* _Input data_
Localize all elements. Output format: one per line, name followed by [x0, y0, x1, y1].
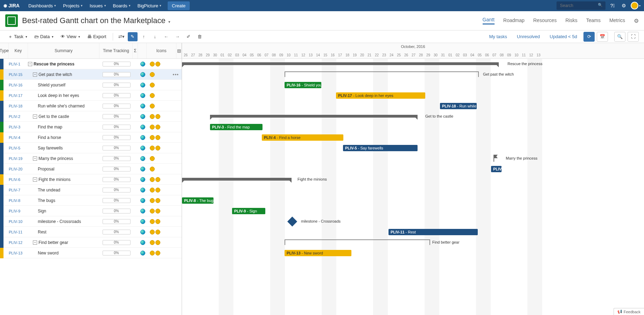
- nav-item[interactable]: BigPicture: [134, 0, 165, 11]
- create-button[interactable]: Create: [168, 1, 190, 10]
- data-button[interactable]: 🗁 Data: [31, 32, 56, 41]
- gantt-row[interactable]: Fight the minions: [182, 174, 644, 185]
- gantt-row[interactable]: PLIV-4 - Find a horse: [182, 132, 644, 143]
- issue-key[interactable]: PLIV-5: [9, 146, 28, 150]
- col-expand[interactable]: ▤: [176, 43, 182, 58]
- gantt-row[interactable]: PLIV-18 - Run while she's charmed: [182, 101, 644, 111]
- nav-item[interactable]: Issues: [86, 0, 110, 11]
- issue-key[interactable]: PLIV-8: [9, 198, 28, 203]
- more-icon[interactable]: •••: [173, 72, 179, 77]
- expand-icon[interactable]: −: [33, 177, 37, 182]
- gantt-summary-bar[interactable]: [182, 62, 499, 65]
- table-row[interactable]: PLIV-19 −Marry the princess 0%: [0, 153, 182, 164]
- milestone-diamond[interactable]: [287, 217, 297, 226]
- gantt-row[interactable]: PLIV -: [182, 164, 644, 174]
- gantt-bar[interactable]: PLIV-16 - Shield yourself: [285, 82, 321, 88]
- table-row[interactable]: PLIV-15 −Get past the witch 0% •••: [0, 69, 182, 80]
- gantt-row[interactable]: Rescue the princess: [182, 59, 644, 69]
- table-row[interactable]: PLIV-6 −Fight the minions 0%: [0, 174, 182, 185]
- table-row[interactable]: PLIV-1 −Rescue the princess 0%: [0, 59, 182, 69]
- gantt-summary-bar[interactable]: [182, 178, 292, 181]
- issue-key[interactable]: PLIV-4: [9, 135, 28, 140]
- table-row[interactable]: PLIV-20 Proposal 0%: [0, 164, 182, 174]
- table-row[interactable]: PLIV-8 The bugs 0%: [0, 195, 182, 206]
- expand-icon[interactable]: −: [33, 156, 37, 161]
- task-button[interactable]: ＋ Task: [5, 32, 30, 42]
- gantt-bar[interactable]: PLIV-5 - Say farewells: [343, 145, 418, 151]
- issue-key[interactable]: PLIV-13: [9, 251, 28, 255]
- gantt-bar[interactable]: PLIV-4 - Find a horse: [262, 134, 343, 141]
- filter-link[interactable]: Unresolved: [517, 34, 540, 39]
- gantt-row[interactable]: Marry the princess: [182, 153, 644, 164]
- issue-key[interactable]: PLIV-16: [9, 83, 28, 87]
- col-type[interactable]: Type: [0, 43, 9, 58]
- trash-icon[interactable]: 🗑: [195, 32, 205, 41]
- expand-icon[interactable]: −: [33, 72, 37, 77]
- arrow-up-icon[interactable]: ↑: [139, 32, 149, 41]
- arrow-right-icon[interactable]: →: [173, 32, 182, 41]
- issue-key[interactable]: PLIV-10: [9, 219, 28, 224]
- col-timetracking[interactable]: Time Tracking: [99, 43, 133, 58]
- issue-key[interactable]: PLIV-15: [9, 72, 28, 77]
- table-row[interactable]: PLIV-10 milestone - Crossroads 0%: [0, 216, 182, 227]
- arrow-down-icon[interactable]: ↓: [150, 32, 160, 41]
- col-icons[interactable]: Icons: [147, 43, 176, 58]
- table-row[interactable]: PLIV-4 Find a horse 0%: [0, 132, 182, 143]
- gantt-bar[interactable]: PLIV-3 - Find the map: [210, 124, 262, 130]
- issue-key[interactable]: PLIV-2: [9, 114, 28, 119]
- gantt-bar[interactable]: PLIV -: [491, 166, 502, 172]
- calendar-button[interactable]: 📅: [597, 32, 608, 42]
- nav-item[interactable]: Boards: [110, 0, 134, 11]
- page-title[interactable]: Best-rated Gantt chart on the Marketplac…: [22, 16, 170, 25]
- gantt-row[interactable]: milestone - Crossroads: [182, 216, 644, 227]
- gantt-row[interactable]: PLIV-16 - Shield yourself: [182, 80, 644, 90]
- table-row[interactable]: PLIV-18 Run while she's charmed 0%: [0, 101, 182, 111]
- tab-risks[interactable]: Risks: [565, 18, 577, 24]
- gantt-bar[interactable]: PLIV-11 - Rest: [388, 229, 478, 235]
- issue-key[interactable]: PLIV-1: [9, 62, 28, 66]
- gantt-row[interactable]: PLIV-9 - Sign: [182, 206, 644, 216]
- gantt-bar[interactable]: PLIV-13 - New sword: [285, 250, 351, 256]
- gantt-bar[interactable]: PLIV-8 - The bugs: [182, 197, 214, 204]
- issue-key[interactable]: PLIV-19: [9, 156, 28, 161]
- link-mode-icon[interactable]: ⇄▾: [117, 32, 126, 41]
- issue-key[interactable]: PLIV-11: [9, 230, 28, 234]
- nav-item[interactable]: Projects: [59, 0, 86, 11]
- tab-roadmap[interactable]: Roadmap: [503, 18, 525, 24]
- gantt-row[interactable]: PLIV-3 - Find the map: [182, 122, 644, 132]
- table-row[interactable]: PLIV-11 Rest 0%: [0, 227, 182, 237]
- table-row[interactable]: PLIV-13 New sword 0%: [0, 248, 182, 258]
- gantt-row[interactable]: [182, 185, 644, 195]
- gear-icon[interactable]: ⚙: [634, 18, 639, 24]
- gantt-row[interactable]: Get past the witch: [182, 69, 644, 80]
- user-avatar[interactable]: [631, 2, 640, 9]
- tab-resources[interactable]: Resources: [533, 18, 556, 24]
- export-button[interactable]: 🖶 Export: [84, 32, 109, 41]
- issue-key[interactable]: PLIV-3: [9, 125, 28, 129]
- col-summary[interactable]: Summary: [28, 43, 100, 58]
- help-icon[interactable]: ?⃝: [608, 1, 617, 10]
- search-toolbar-icon[interactable]: 🔍: [614, 32, 625, 42]
- gantt-row[interactable]: PLIV-5 - Say farewells: [182, 143, 644, 153]
- table-row[interactable]: PLIV-12 −Find better gear 0%: [0, 237, 182, 248]
- col-sigma[interactable]: Σ: [133, 43, 138, 58]
- gantt-row[interactable]: Find better gear: [182, 237, 644, 248]
- gantt-row[interactable]: PLIV-17 - Look deep in her eyes: [182, 90, 644, 101]
- gantt-row[interactable]: Get to the castle: [182, 111, 644, 122]
- issue-key[interactable]: PLIV-20: [9, 167, 28, 171]
- edit-mode-icon[interactable]: ✎: [128, 32, 138, 41]
- settings-icon[interactable]: ⚙: [620, 1, 628, 10]
- gantt-bar[interactable]: PLIV-9 - Sign: [232, 208, 265, 214]
- gantt-bracket[interactable]: [285, 71, 479, 76]
- issue-key[interactable]: PLIV-9: [9, 209, 28, 213]
- col-status[interactable]: [138, 43, 147, 58]
- search-input[interactable]: [556, 1, 606, 10]
- table-row[interactable]: PLIV-16 Shield yourself 0%: [0, 80, 182, 90]
- tab-gantt[interactable]: Gantt: [483, 17, 495, 24]
- expand-icon[interactable]: −: [33, 114, 37, 119]
- view-button[interactable]: 👁 View: [58, 32, 83, 41]
- gantt-bar[interactable]: PLIV-17 - Look deep in her eyes: [336, 92, 425, 99]
- filter-link[interactable]: Updated < 5d: [550, 34, 577, 39]
- table-row[interactable]: PLIV-5 Say farewells 0%: [0, 143, 182, 153]
- table-row[interactable]: PLIV-2 −Get to the castle 0%: [0, 111, 182, 122]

* _Activity_
The records above must be retyped exactly. Please omit the pictures.

* _Worked solution_
Localize all elements. Output format: one per line, name followed by [x0, y0, x1, y1].
- nav-item[interactable]: BigPicture: [134, 0, 165, 11]
- create-button[interactable]: Create: [168, 1, 190, 10]
- data-button[interactable]: 🗁 Data: [31, 32, 56, 41]
- gantt-row[interactable]: Fight the minions: [182, 174, 644, 185]
- gantt-row[interactable]: PLIV-4 - Find a horse: [182, 132, 644, 143]
- issue-key[interactable]: PLIV-5: [9, 146, 28, 150]
- col-expand[interactable]: ▤: [176, 43, 182, 58]
- gantt-row[interactable]: PLIV-18 - Run while she's charmed: [182, 101, 644, 111]
- nav-item[interactable]: Issues: [86, 0, 110, 11]
- issue-key[interactable]: PLIV-8: [9, 198, 28, 203]
- more-icon[interactable]: •••: [173, 72, 179, 77]
- expand-icon[interactable]: −: [33, 177, 37, 182]
- gantt-summary-bar[interactable]: [182, 62, 499, 65]
- table-row[interactable]: PLIV-19 −Marry the princess 0%: [0, 153, 182, 164]
- milestone-diamond[interactable]: [287, 217, 297, 226]
- gantt-row[interactable]: PLIV -: [182, 164, 644, 174]
- gantt-bar[interactable]: PLIV-16 - Shield yourself: [285, 82, 321, 88]
- table-row[interactable]: PLIV-15 −Get past the witch 0% •••: [0, 69, 182, 80]
- gantt-row[interactable]: Rescue the princess: [182, 59, 644, 69]
- table-row[interactable]: PLIV-6 −Fight the minions 0%: [0, 174, 182, 185]
- table-row[interactable]: PLIV-1 −Rescue the princess 0%: [0, 59, 182, 69]
- gantt-summary-bar[interactable]: [182, 178, 292, 181]
- issue-key[interactable]: PLIV-4: [9, 135, 28, 140]
- table-row[interactable]: PLIV-20 Proposal 0%: [0, 164, 182, 174]
- table-row[interactable]: PLIV-8 The bugs 0%: [0, 195, 182, 206]
- expand-icon[interactable]: −: [33, 156, 37, 161]
- task-button[interactable]: ＋ Task: [5, 32, 30, 42]
- gantt-bar[interactable]: PLIV-5 - Say farewells: [343, 145, 418, 151]
- issue-key[interactable]: PLIV-13: [9, 251, 28, 255]
- gantt-bar[interactable]: PLIV-4 - Find a horse: [262, 134, 343, 141]
- filter-link[interactable]: Unresolved: [517, 34, 540, 39]
- gantt-row[interactable]: Marry the princess: [182, 153, 644, 164]
- issue-key[interactable]: PLIV-16: [9, 83, 28, 87]
- col-type[interactable]: Type: [0, 43, 9, 58]
- trash-icon[interactable]: 🗑: [195, 32, 205, 41]
- expand-icon[interactable]: −: [33, 72, 37, 77]
- arrow-up-icon[interactable]: ↑: [139, 32, 149, 41]
- arrow-right-icon[interactable]: →: [173, 32, 182, 41]
- issue-key[interactable]: PLIV-10: [9, 219, 28, 224]
- col-timetracking[interactable]: Time Tracking: [99, 43, 133, 58]
- issue-key[interactable]: PLIV-15: [9, 72, 28, 77]
- table-row[interactable]: PLIV-10 milestone - Crossroads 0%: [0, 216, 182, 227]
- arrow-down-icon[interactable]: ↓: [150, 32, 160, 41]
- col-icons[interactable]: Icons: [147, 43, 176, 58]
- table-row[interactable]: PLIV-4 Find a horse 0%: [0, 132, 182, 143]
- gantt-bar[interactable]: PLIV-3 - Find the map: [210, 124, 262, 130]
- issue-key[interactable]: PLIV-2: [9, 114, 28, 119]
- gantt-bar[interactable]: PLIV -: [491, 166, 502, 172]
- calendar-button[interactable]: 📅: [597, 32, 608, 42]
- nav-item[interactable]: Boards: [110, 0, 134, 11]
- page-title[interactable]: Best-rated Gantt chart on the Marketplac…: [22, 16, 170, 25]
- gantt-row[interactable]: milestone - Crossroads: [182, 216, 644, 227]
- gantt-row[interactable]: PLIV-16 - Shield yourself: [182, 80, 644, 90]
- table-row[interactable]: PLIV-18 Run while she's charmed 0%: [0, 101, 182, 111]
- tab-risks[interactable]: Risks: [565, 18, 577, 24]
- gantt-bar[interactable]: PLIV-11 - Rest: [388, 229, 478, 235]
- issue-key[interactable]: PLIV-1: [9, 62, 28, 66]
- gantt-row[interactable]: PLIV-9 - Sign: [182, 206, 644, 216]
- gantt-bar[interactable]: PLIV-13 - New sword: [285, 250, 351, 256]
- gantt-bar[interactable]: PLIV-8 - The bugs: [182, 197, 214, 204]
- issue-key[interactable]: PLIV-19: [9, 156, 28, 161]
- link-mode-icon[interactable]: ⇄▾: [117, 32, 126, 41]
- issue-key[interactable]: PLIV-11: [9, 230, 28, 234]
- nav-item[interactable]: Projects: [59, 0, 86, 11]
- tab-roadmap[interactable]: Roadmap: [503, 18, 525, 24]
- gantt-row[interactable]: PLIV-3 - Find the map: [182, 122, 644, 132]
- table-row[interactable]: PLIV-11 Rest 0%: [0, 227, 182, 237]
- table-row[interactable]: PLIV-13 New sword 0%: [0, 248, 182, 258]
- gantt-row[interactable]: [182, 185, 644, 195]
- gear-icon[interactable]: ⚙: [634, 18, 639, 24]
- gantt-row[interactable]: Get past the witch: [182, 69, 644, 80]
- user-avatar[interactable]: [631, 2, 640, 9]
- tab-resources[interactable]: Resources: [533, 18, 556, 24]
- export-button[interactable]: 🖶 Export: [84, 32, 109, 41]
- issue-key[interactable]: PLIV-3: [9, 125, 28, 129]
- col-summary[interactable]: Summary: [28, 43, 100, 58]
- help-icon[interactable]: ?⃝: [608, 1, 617, 10]
- search-toolbar-icon[interactable]: 🔍: [614, 32, 625, 42]
- gantt-row[interactable]: PLIV-5 - Say farewells: [182, 143, 644, 153]
- table-row[interactable]: PLIV-12 −Find better gear 0%: [0, 237, 182, 248]
- col-sigma[interactable]: Σ: [133, 43, 138, 58]
- gantt-row[interactable]: Find better gear: [182, 237, 644, 248]
- gantt-row[interactable]: PLIV-17 - Look deep in her eyes: [182, 90, 644, 101]
- gantt-row[interactable]: Get to the castle: [182, 111, 644, 122]
- issue-key[interactable]: PLIV-20: [9, 167, 28, 171]
- edit-mode-icon[interactable]: ✎: [128, 32, 138, 41]
- settings-icon[interactable]: ⚙: [620, 1, 628, 10]
- gantt-bar[interactable]: PLIV-9 - Sign: [232, 208, 265, 214]
- gantt-bracket[interactable]: [285, 71, 479, 76]
- issue-key[interactable]: PLIV-9: [9, 209, 28, 213]
- col-status[interactable]: [138, 43, 147, 58]
- search-input[interactable]: [556, 1, 606, 10]
- table-row[interactable]: PLIV-16 Shield yourself 0%: [0, 80, 182, 90]
- tab-gantt[interactable]: Gantt: [483, 17, 495, 24]
- expand-icon[interactable]: −: [33, 114, 37, 119]
- view-button[interactable]: 👁 View: [58, 32, 83, 41]
- gantt-bar[interactable]: PLIV-17 - Look deep in her eyes: [336, 92, 425, 99]
- filter-link[interactable]: Updated < 5d: [550, 34, 577, 39]
- table-row[interactable]: PLIV-5 Say farewells 0%: [0, 143, 182, 153]
- table-row[interactable]: PLIV-2 −Get to the castle 0%: [0, 111, 182, 122]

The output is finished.